Key Areas of Understanding for Effective LLM Implementation
Certain areas of understanding and action within your organisation are essential to optimise the use of LLMs in production. These include:
- Instrumenting your application to emit the necessary telemetry
- Analysing telemetry with the intent to enhance a feature
- Monitoring telemetry to ensure your changes are effective
- Handling end-user feedback
- Understanding user expectations for your LLM-powered feature
- Knowing when your data will be representative
- Cleaning and classifying data effectively for evaluation
- Setting up production data pipelines for continuous evaluation system improvement
- Establishing developer tools and infrastructure to support prompt engineering efforts, prompt lifecycle management, and systematic validation of prompt changes against an evaluation system
Shifting Responsibilities and Roles
The introduction of LLMs may necessitate changes in responsibilities for existing roles. Software engineers should focus more on data quality, representativeness, and working with probabilistic systems. ML engineers must adopt a more product-minded approach, understanding user interactions and intended product behaviour. Product managers must familiarise themselves with Python and Jupyter Notebook to participate in prompt-engineering experiments. LLMs are transformative, not just for products but also for the roles people play within an organisation.
Understanding User Interactions
A common theme across many organisations is that LLMs compel individuals at all levels to understand how their users interact with their products. LLMs not only fundamentally alter existing products, but they also enable entirely new categories of products and capabilities. These introduce new modalities for user interaction, and success is only possible with understanding these interactions and user expectations.
Adapting to New Responsibilities
As you begin to use an LLM in production, it's okay to hire a host of people with different job titles immediately. However, your organisation must be prepared to adapt. Individuals may need to take on responsibilities not traditionally associated with their roles. With this adaptability, your organisation may effectively utilise LLMs in the long term.
The Future of Observability Tools and Practices
Observability tools and practices are a crucial component of modern software development, and their importance escalates when building products that use LLMs.
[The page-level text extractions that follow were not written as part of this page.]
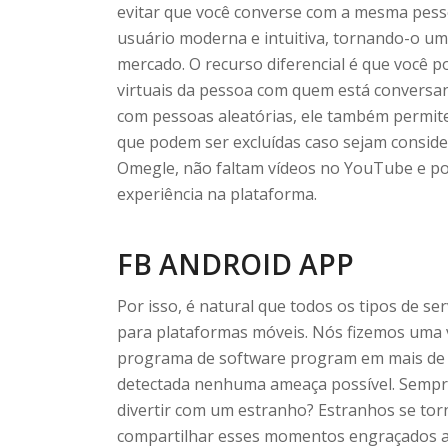
evitar que você converse com a mesma pess
usuário moderna e intuitiva, tornando-o u
mercado. O recurso diferencial é que você 
virtuais da pessoa com quem está conversand
com pessoas aleatórias, ele também permite
que podem ser excluídas caso sejam conside
Omegle, não faltam vídeos no YouTube e p
experiência na plataforma.
FB ANDROID APP
Por isso, é natural que todos os tipos de s
para plataformas móveis. Nós fizemos uma 
programa de software program em mais de 50
detectada nenhuma ameaça possível. Sempre
divertir com um estranho? Estranhos se to
compartilhar esses momentos engraçados aq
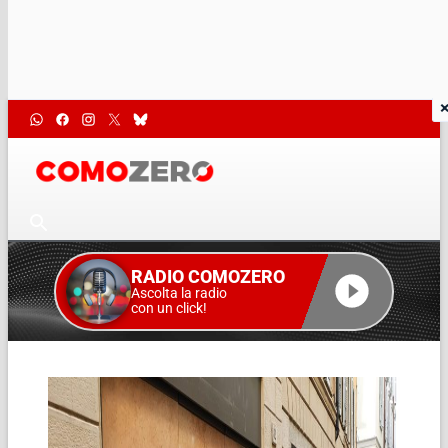
RADIO COMOZERO
Ascolta la radio
con un click!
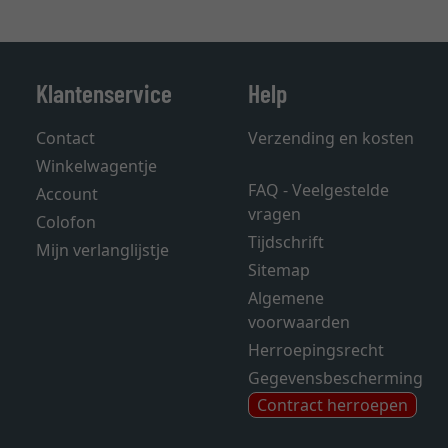
Klantenservice
Help
Contact
Verzending en kosten
Winkelwagentje
FAQ - Veelgestelde
Account
vragen
Colofon
Tijdschrift
Mijn verlanglijstje
Sitemap
Algemene
voorwaarden
Herroepingsrecht
Gegevensbescherming
Contract herroepen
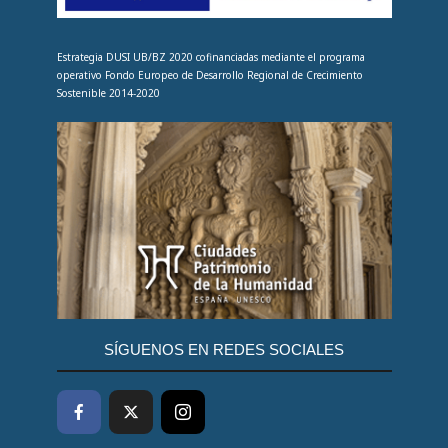
Estrategia DUSI UB/BZ 2020 cofinanciadas mediante el programa
operativo Fondo Europeo de Desarrollo Regional de Crecimiento
Sostenible 2014-2020
SÍGUENOS EN REDES SOCIALES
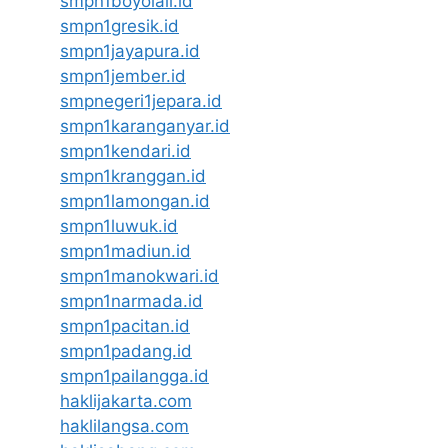
smpn1boyolali.id
smpn1gresik.id
smpn1jayapura.id
smpn1jember.id
smpnegeri1jepara.id
smpn1karanganyar.id
smpn1kendari.id
smpn1kranggan.id
smpn1lamongan.id
smpn1luwuk.id
smpn1madiun.id
smpn1manokwari.id
smpn1narmada.id
smpn1pacitan.id
smpn1padang.id
smpn1pailangga.id
haklijakarta.com
haklilangsa.com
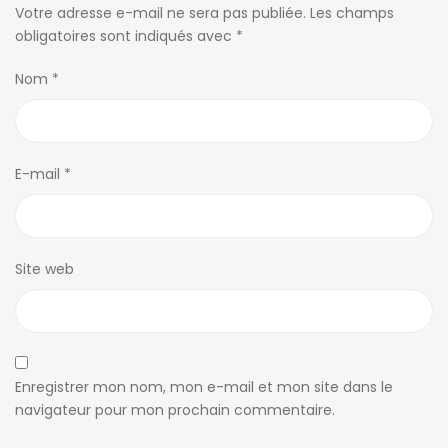
Votre adresse e-mail ne sera pas publiée.
Les champs
obligatoires sont indiqués avec
*
Nom
*
E-mail
*
Site web
Enregistrer mon nom, mon e-mail et mon site dans le
navigateur pour mon prochain commentaire.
LLMs, being nondeterministic and essentially a black boxes, present unique challenges to reliability and require a different approach to development and iteration.
Teams that already practice observability likely find that their existing tools and playbooks transition well into making LLMs in production more reliable. However, they will face new challenges in integrating that data into development for core prompt engineering and model fine-tuning work.
Looking ahead, we can expect advancements in the following domains:
- Automated tools for Large Language Models (LLMs) instrumentation
- Enhanced solutions for managing the lifecycle of prompt engineering
- Advanced utilities for transferring data from production environments to development ones
- Specialized observability tools focusing on the areas above
- Improved solutions for simplifying the fine-tuning of LLMs
- Ready-to-use evaluation frameworks that streamline the construction and operation of evaluation systems
While innovation will lead to improved tools and practices, it's unlikely that a single tool or practice will solve all the challenges involved in making LLMs more reliable. Therefore, adopting a more general approach to making software more reliable and applying it to LLMs is valuable. Software observability is that approach.